There are three categories of distractions that drivers might face. These include visual, cognitive and manual. When a driver texts while they are driving, they are experiencing all three of these. This makes texting particularly dangerous. In fact, a driver who is on their cellphone is 5.36 times more likely to have a crash than a person who isn’t distracted at all.
When you are on the phone, you are just as impaired as a person who has a blood alcohol concentration (BAC) of .08%, which is the legal limit for impairment. When you look at the risk of a wreck or near wreck, a person on a cellphone has a risk that is increased by 23 times over someone who isn’t on a phone.
While the vast majority of drivers, more than 84%, know that being distracted by a cellphone is unacceptable, around 36% of them note that they have either sent or read an email or text within a month prior to the survey.
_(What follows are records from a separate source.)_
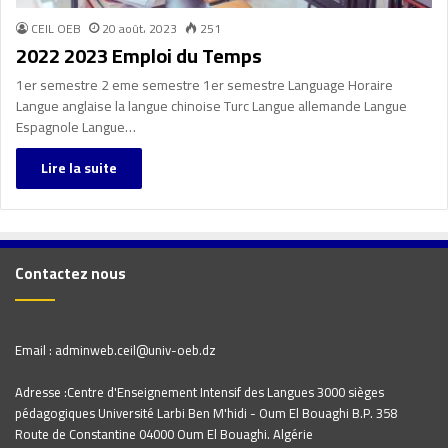
CEIL OEB
20 août، 2023
251
2022 2023 Emploi du Temps
1er semestre 2 eme semestre 1er semestre Language Horaire
Langue anglaise la langue chinoise Turc Langue allemande Langue
Espagnole Langue…
Lire la suite
Contactez nous
Email : adminweb.ceil@univ-oeb.dz
Adresse :Centre d'Enseignement Intensif des Langues 3000 sièges
pédagogiques Université Larbi Ben M'hidi - Oum El Bouaghi B.P. 358
Route de Constantine 04000 Oum El Bouaghi. Algérie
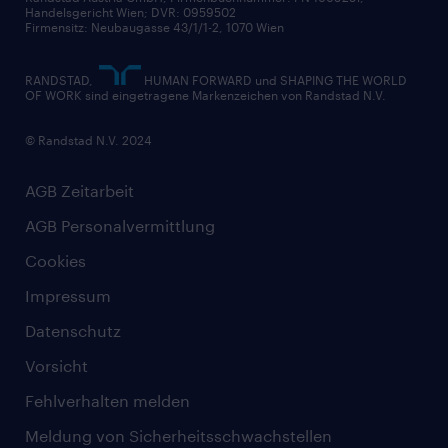
Handelsgericht Wien; DVR: 0959502
Firmensitz: Neubaugasse 43/1/1-2, 1070 Wien
RANDSTAD,
HUMAN FORWARD und SHAPING THE WORLD
OF WORK sind eingetragene Markenzeichen von Randstad N.V.
© Randstad N.V. 2024
AGB Zeitarbeit
AGB Personalvermittlung
Cookies
Impressum
Datenschutz
Vorsicht
Fehlverhalten melden
Meldung von Sicherheitsschwachstellen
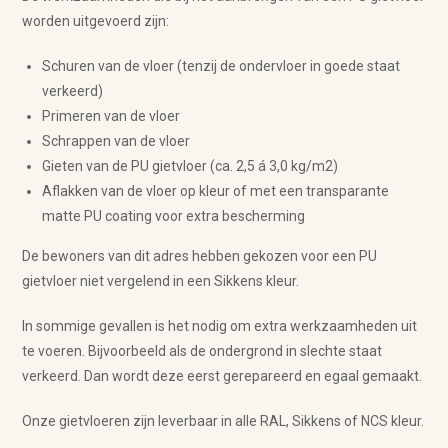
worden uitgevoerd zijn:
Schuren van de vloer (tenzij de ondervloer in goede staat
verkeerd)
Primeren van de vloer
Schrappen van de vloer
Gieten van de PU gietvloer (ca. 2,5 á 3,0 kg/m2)
Aflakken van de vloer op kleur of met een transparante
matte PU coating voor extra bescherming
De bewoners van dit adres hebben gekozen voor een PU
gietvloer niet vergelend in een Sikkens kleur.
In sommige gevallen is het nodig om extra werkzaamheden uit
te voeren. Bijvoorbeeld als de ondergrond in slechte staat
verkeerd. Dan wordt deze eerst gerepareerd en egaal gemaakt.
Onze gietvloeren zijn leverbaar in alle RAL, Sikkens of NCS kleur.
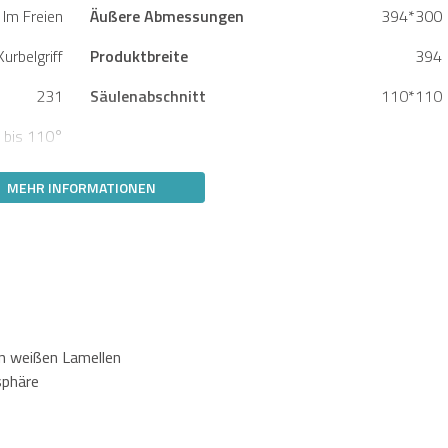
Im Freien
Äußere Abmessungen
394*300
Kurbelgriff
Produktbreite
394
231
Säulenabschnitt
110*110
 bis 110°
MEHR INFORMATIONEN
n weißen Lamellen
sphäre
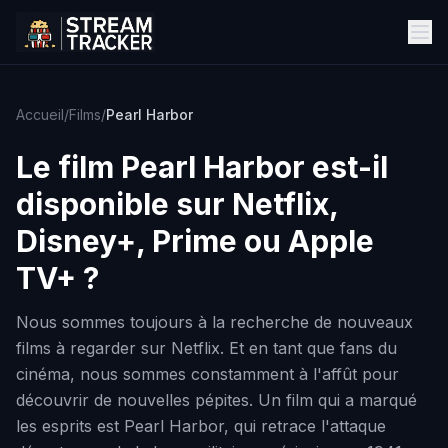
Accueil
/
Films
/
Pearl Harbor
Le film
Pearl Harbor
est-il
disponible sur Netflix,
Disney+, Prime ou Apple
TV+ ?
Nous sommes toujours à la recherche de nouveaux
films à regarder sur Netflix. Et en tant que fans du
cinéma, nous sommes constamment à l'affût pour
découvrir de nouvelles pépites. Un film qui a marqué
les esprits est Pearl Harbor, qui retrace l'attaque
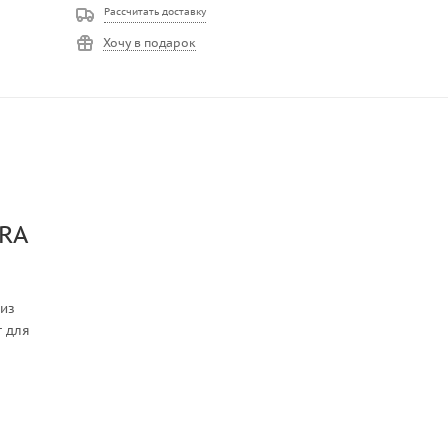
Рассчитать доставку
Хочу в подарок
TRA
 из
т для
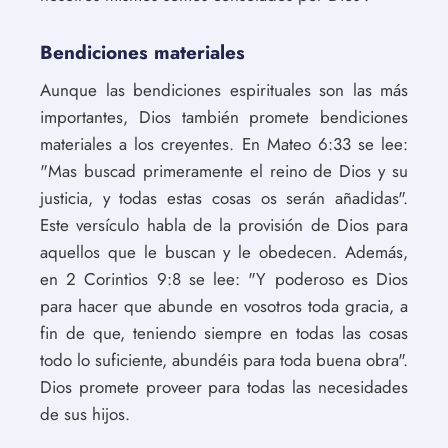
Bendiciones materiales
Aunque las bendiciones espirituales son las más
importantes, Dios también promete bendiciones
materiales a los creyentes. En Mateo 6:33 se lee:
"Mas buscad primeramente el reino de Dios y su
justicia, y todas estas cosas os serán añadidas".
Este versículo habla de la provisión de Dios para
aquellos que le buscan y le obedecen. Además,
en 2 Corintios 9:8 se lee: "Y poderoso es Dios
para hacer que abunde en vosotros toda gracia, a
fin de que, teniendo siempre en todas las cosas
todo lo suficiente, abundéis para toda buena obra".
Dios promete proveer para todas las necesidades
de sus hijos.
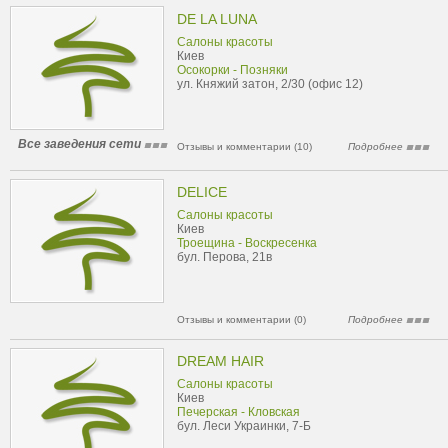
DE LA LUNA
Салоны красоты
Киев
Осокорки - Позняки
ул. Княжий затон, 2/30 (офис 12)
Все заведения сети
Отзывы и комментарии (10)
Подробнее
DELICE
Салоны красоты
Киев
Троещина - Воскресенка
бул. Перова, 21в
Отзывы и комментарии (0)
Подробнее
DREAM HAIR
Салоны красоты
Киев
Печерская - Кловская
бул. Леси Украинки, 7-Б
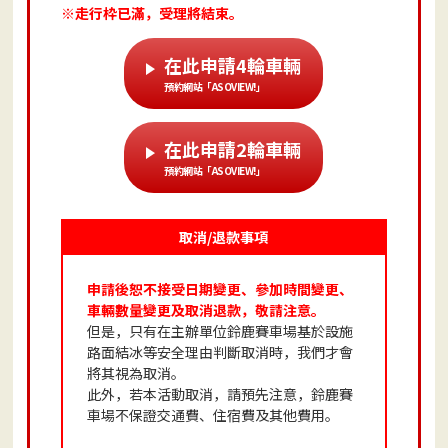
※走行枠已滿，受理將結束。
在此申請4輪車輛
預約網站「ASOVIEW!」
在此申請2輪車輛
預約網站「ASOVIEW!」
取消/退款事項
申請後恕不接受日期變更、參加時間變更、
車輛數量變更及取消退款，敬請注意。
但是，只有在主辦單位鈴鹿賽車場基於設施
路面結冰等安全理由判斷取消時，我們才會
將其視為取消。
此外，若本活動取消，請預先注意，鈴鹿賽
車場不保證交通費、住宿費及其他費用。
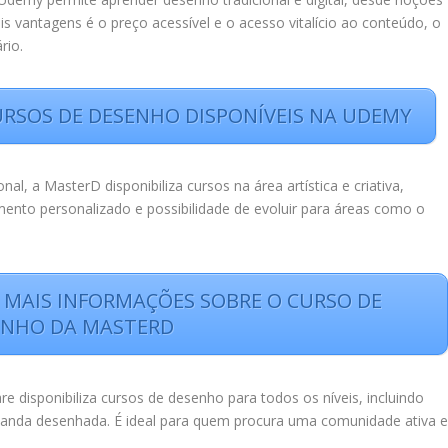
is vantagens é o preço acessível e o acesso vitalício ao conteúdo, o
rio.
CURSOS DE DESENHO DISPONÍVEIS NA UDEMY
l, a MasterD disponibiliza cursos na área artística e criativa,
ento personalizado e possibilidade de evoluir para áreas como o
S MAIS INFORMAÇÕES SOBRE O CURSO DE
ENHO DA MASTERD
re disponibiliza cursos de desenho para todos os níveis, incluindo
 e banda desenhada. É ideal para quem procura uma comunidade ativa 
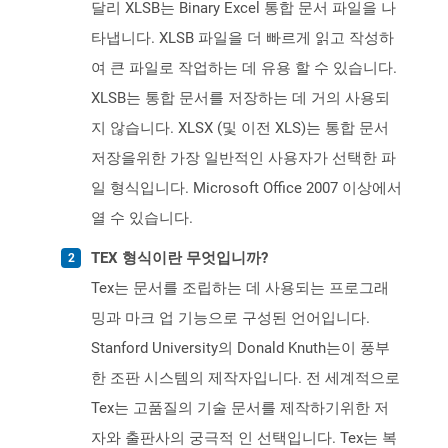
달리 XLSB는 Binary Excel 통합 문서 파일을 나
타냅니다. XLSB 파일을 더 빠르게 읽고 작성하
여 큰 파일로 작업하는 데 유용 할 수 있습니다.
XLSB는 통합 문서를 저장하는 데 거의 사용되
지 않습니다. XLSX (및 이전 XLS)는 통합 문서
저장을위한 가장 일반적인 사용자가 선택한 파
일 형식입니다. Microsoft Office 2007 이상에서
열 수 있습니다.
TEX 형식이란 무엇입니까?
Tex는 문서를 조립하는 데 사용되는 프로그래
밍과 마크 업 기능으로 구성된 언어입니다.
Stanford University의 Donald Knuth는이 풍부
한 조판 시스템의 제작자입니다. 전 세계적으로
Tex는 고품질의 기술 문서를 제작하기위한 저
자와 출판사의 궁극적 인 선택입니다. Tex는 복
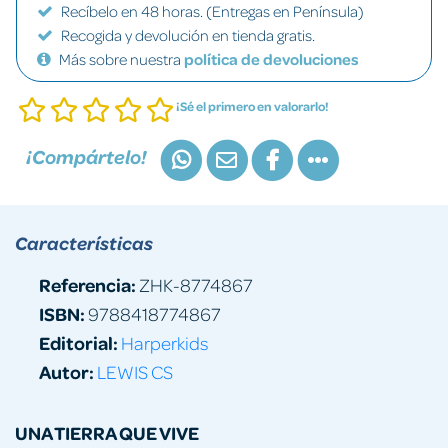
Recíbelo en 48 horas. (Entregas en Península)
Recogida y devolución en tienda gratis.
Más sobre nuestra
política de devoluciones
¡Sé el primero en valorarlo!
¡Compártelo!
Características
Referencia:
ZHK-8774867
ISBN:
9788418774867
Editorial:
Harperkids
Autor:
LEWIS CS
UNA TIERRA QUE VIVE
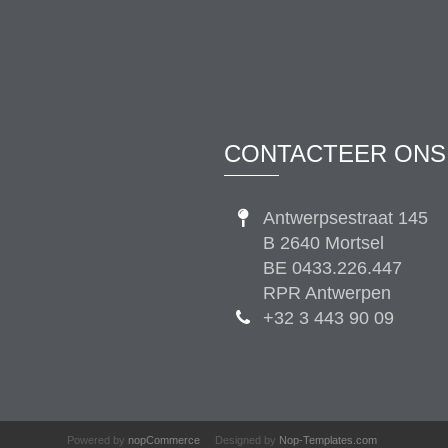
CONTACTEER ONS
Antwerpsestraat 145
B 2640 Mortsel
BE 0433.226.447
RPR Antwerpen
+32 3 443 90 09
Powered by
nopCommerce
Designed by
Nop-Templates.com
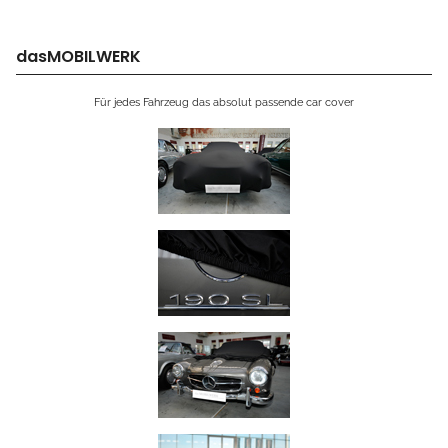
dasMOBILWERK
Für jedes Fahrzeug das absolut passende car cover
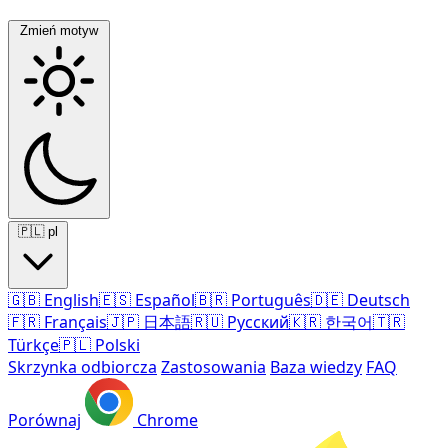
Zmień motyw
🇵🇱
pl
🇬🇧
English
🇪🇸
Español
🇧🇷
Português
🇩🇪
Deutsch
🇫🇷
Français
🇯🇵
日本語
🇷🇺
Русский
🇰🇷
한국어
🇹🇷
Türkçe
🇵🇱
Polski
Skrzynka odbiorcza
Zastosowania
Baza wiedzy
FAQ
Porównaj
Chrome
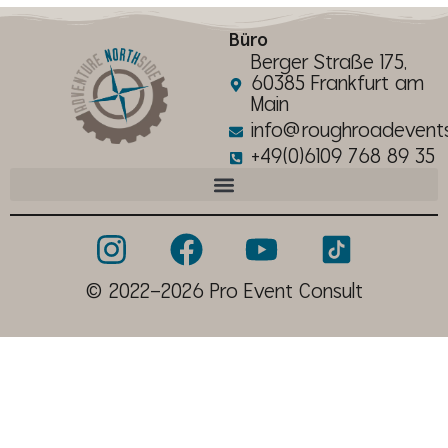
Büro
Berger Straße 175,
60385 Frankfurt am
Main
info@roughroadevent
+49(0)6109 768 89 35
© 2022–2026 Pro Event Consult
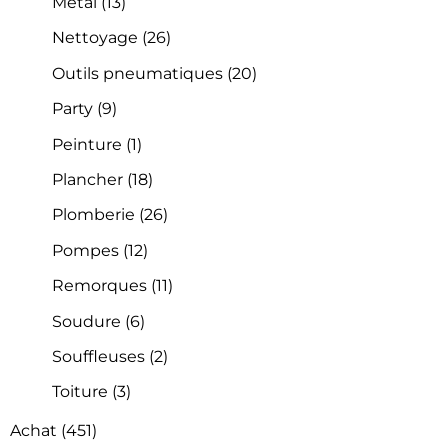
Métal
(13)
Nettoyage
(26)
Outils pneumatiques
(20)
Party
(9)
Peinture
(1)
Plancher
(18)
Plomberie
(26)
Pompes
(12)
Remorques
(11)
Soudure
(6)
Souffleuses
(2)
Toiture
(3)
Achat
(451)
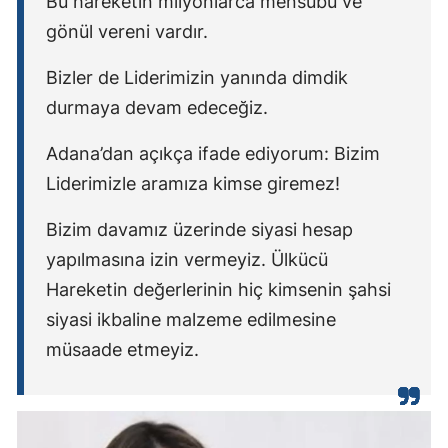
Bu hareketin milyonlarca mensubu ve
gönül vereni vardır.
Bizler de Liderimizin yanında dimdik
durmaya devam edeceğiz.
Adana’dan açıkça ifade ediyorum: Bizim
Liderimizle aramıza kimse giremez!
Bizim davamız üzerinde siyasi hesap
yapılmasına izin vermeyiz. Ülkücü
Hareketin değerlerinin hiç kimsenin şahsi
siyasi ikbaline malzeme edilmesine
müsaade etmeyiz.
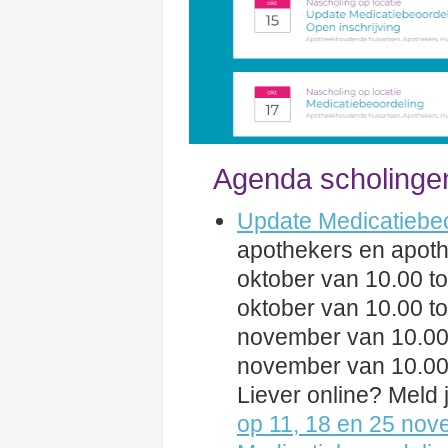
Agenda scholinge
Update Medicatiebe
apothekers en apot
oktober van 10.00 to
oktober van 10.00 to
november van 10.00 t
november van 10.00 t
Liever online? Meld
op 11, 18 en 25 no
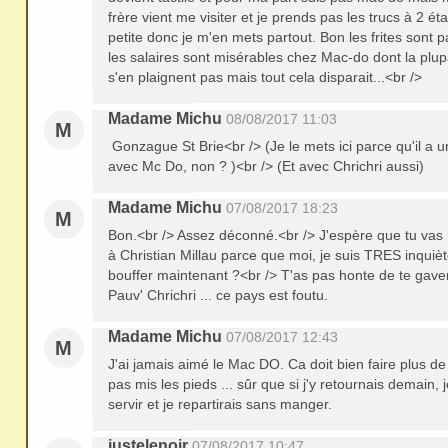
frère vient me visiter et je prends pas les trucs à 2 
petite donc je m'en mets partout. Bon les frites sont pa
les salaires sont misérables chez Mac-do dont la plup
s'en plaignent pas mais tout cela disparait...<br />
Madame Michu
08/08/2017 11:03
M
Gonzague St Brie<br /> (Je le mets ici parce qu'il a
avec Mc Do, non ? )<br /> (Et avec Chrichri aussi)
Madame Michu
07/08/2017 18:23
M
Bon.<br /> Assez déconné.<br /> J'espère que tu va
à Christian Millau parce que moi, je suis TRES inquièt
bouffer maintenant ?<br /> T'as pas honte de te gave
Pauv' Chrichri ... ce pays est foutu.
Madame Michu
07/08/2017 12:43
M
J'ai jamais aimé le Mac DO. Ca doit bien faire plus de 
pas mis les pieds ... sûr que si j'y retournais demain,
servir et je repartirais sans manger.
justelenoir
07/08/2017 10:47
It is estimated that the number of distracted driving crashes that occurs is much higher than what’s actually reported.
At least 58% of crashes involving teens are associated with distractions. These teens are more likely, by two to four times, to drive while they are distracted if they see their parents driving while they are distracted. Unfortunately, these are the drivers who are more likely to die in distracted driving crashes. A drive who is under 20 is three times more likely to have a fatal crash than drivers who are older.
Anyone who is injured in a distracted driving crash might opt to pursue a claim for compensation. You also have this option if your loved one died due to a distracted driver.